All the dynamics objects documented here are sufficiently related to have the same optimal time step.
File output¶
The time evolution of the system can be saved in a trajectory file,
by creating a trajectory object, and attaching it to the dynamics
object. This is documented in the module ase.io.trajectory
.
You can attach the trajectory explicitly to the dynamics object, and
you may want to use the optional interval
argument, so every
time step is not written to the file.
Alternatively, you can just use the trajectory
keyword when
instantiating the dynamics object as in the example above. In this
case, a loginterval
keyword may also be supplied to specify the
frequency of writing to the trajectory. The loginterval keyword will
apply to both the trajectory and the logfile.
Logging¶
A logging mechanism is provided, printing time; total, potential and
kinetic energy; and temperature (calculated from the kinetic energy).

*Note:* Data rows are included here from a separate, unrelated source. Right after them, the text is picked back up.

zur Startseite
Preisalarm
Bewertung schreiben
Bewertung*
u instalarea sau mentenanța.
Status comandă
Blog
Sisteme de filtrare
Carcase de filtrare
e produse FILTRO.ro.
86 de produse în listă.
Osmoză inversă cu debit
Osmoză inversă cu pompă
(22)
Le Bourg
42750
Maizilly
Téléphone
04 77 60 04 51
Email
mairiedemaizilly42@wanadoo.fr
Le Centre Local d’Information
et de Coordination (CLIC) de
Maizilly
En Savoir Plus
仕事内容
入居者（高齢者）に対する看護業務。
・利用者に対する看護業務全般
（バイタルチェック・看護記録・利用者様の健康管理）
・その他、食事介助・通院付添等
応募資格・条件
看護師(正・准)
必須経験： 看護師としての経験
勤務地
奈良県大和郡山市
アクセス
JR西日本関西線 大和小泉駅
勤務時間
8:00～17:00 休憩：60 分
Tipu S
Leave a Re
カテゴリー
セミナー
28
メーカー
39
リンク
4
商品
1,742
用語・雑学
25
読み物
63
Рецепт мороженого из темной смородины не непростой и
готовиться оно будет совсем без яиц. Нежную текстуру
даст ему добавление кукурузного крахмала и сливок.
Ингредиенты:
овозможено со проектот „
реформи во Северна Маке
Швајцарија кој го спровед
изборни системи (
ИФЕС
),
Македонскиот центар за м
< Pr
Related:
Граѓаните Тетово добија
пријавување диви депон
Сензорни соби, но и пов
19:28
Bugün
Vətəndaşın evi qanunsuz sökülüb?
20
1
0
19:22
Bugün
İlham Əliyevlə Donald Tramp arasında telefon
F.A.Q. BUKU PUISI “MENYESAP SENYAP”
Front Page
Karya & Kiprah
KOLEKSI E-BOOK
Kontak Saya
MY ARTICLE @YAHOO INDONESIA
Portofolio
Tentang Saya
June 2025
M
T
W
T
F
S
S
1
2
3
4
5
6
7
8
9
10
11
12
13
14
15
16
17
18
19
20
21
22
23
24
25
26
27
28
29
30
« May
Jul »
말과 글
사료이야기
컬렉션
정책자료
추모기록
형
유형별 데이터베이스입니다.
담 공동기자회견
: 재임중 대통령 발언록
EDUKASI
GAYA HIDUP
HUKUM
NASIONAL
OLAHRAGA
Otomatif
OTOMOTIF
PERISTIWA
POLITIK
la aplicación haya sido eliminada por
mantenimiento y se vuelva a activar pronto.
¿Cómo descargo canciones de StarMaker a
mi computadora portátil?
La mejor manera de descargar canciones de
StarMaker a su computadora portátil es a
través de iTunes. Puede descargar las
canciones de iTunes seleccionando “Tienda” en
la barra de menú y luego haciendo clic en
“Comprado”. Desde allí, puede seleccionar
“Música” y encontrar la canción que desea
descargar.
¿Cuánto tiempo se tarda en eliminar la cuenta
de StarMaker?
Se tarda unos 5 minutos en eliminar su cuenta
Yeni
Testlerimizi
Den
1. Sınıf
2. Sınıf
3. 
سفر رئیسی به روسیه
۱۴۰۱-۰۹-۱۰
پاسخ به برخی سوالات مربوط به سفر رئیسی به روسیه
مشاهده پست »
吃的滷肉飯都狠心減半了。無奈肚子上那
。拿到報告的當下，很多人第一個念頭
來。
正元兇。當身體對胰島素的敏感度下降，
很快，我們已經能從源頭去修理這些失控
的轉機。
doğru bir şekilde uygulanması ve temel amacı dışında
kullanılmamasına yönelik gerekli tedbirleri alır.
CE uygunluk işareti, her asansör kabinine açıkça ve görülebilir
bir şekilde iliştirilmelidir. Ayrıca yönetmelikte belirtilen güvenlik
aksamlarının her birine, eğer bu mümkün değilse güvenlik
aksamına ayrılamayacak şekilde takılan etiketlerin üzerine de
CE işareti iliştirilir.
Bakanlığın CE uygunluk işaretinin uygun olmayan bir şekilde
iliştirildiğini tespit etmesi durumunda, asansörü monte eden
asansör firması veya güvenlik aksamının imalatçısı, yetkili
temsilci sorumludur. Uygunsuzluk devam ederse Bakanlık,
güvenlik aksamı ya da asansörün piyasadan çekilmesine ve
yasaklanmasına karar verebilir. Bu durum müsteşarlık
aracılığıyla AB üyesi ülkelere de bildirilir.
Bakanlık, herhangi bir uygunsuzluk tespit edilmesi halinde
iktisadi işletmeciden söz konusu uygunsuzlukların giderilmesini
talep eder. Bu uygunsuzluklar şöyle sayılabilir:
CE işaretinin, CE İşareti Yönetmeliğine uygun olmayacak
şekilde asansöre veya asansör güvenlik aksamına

It is enabled by giving the logfile
argument when the dynamics
object is created, logfile
may be an open file, a filename or the
string ‘‘ meaning standard output. Per default, a line is printed
for each timestep, specifying the loginterval
argument will chance
this to a more reasonable frequency.
The logging can be customized by explicitly attaching a
MDLogger
object to the dynamics:
from ase.md import MDLogger
dyn = VelocityVerlet(atoms, dt=2*ase.units.fs)
dyn.attach(MDLogger(dyn, atoms, 'md.log', header=False, stress=False,
peratom=True, mode="a"), interval=1000)
This example will skip the header line and write energies per atom instead of total energies. The parameters are
header
: Print a header line defining the columns.
stress
: Print the six components of the stress tensor.
peratom
: Print energy per atom instead of total energy.
mode
: If ‘a’, append to existing file, if ‘w’ overwrite existing file.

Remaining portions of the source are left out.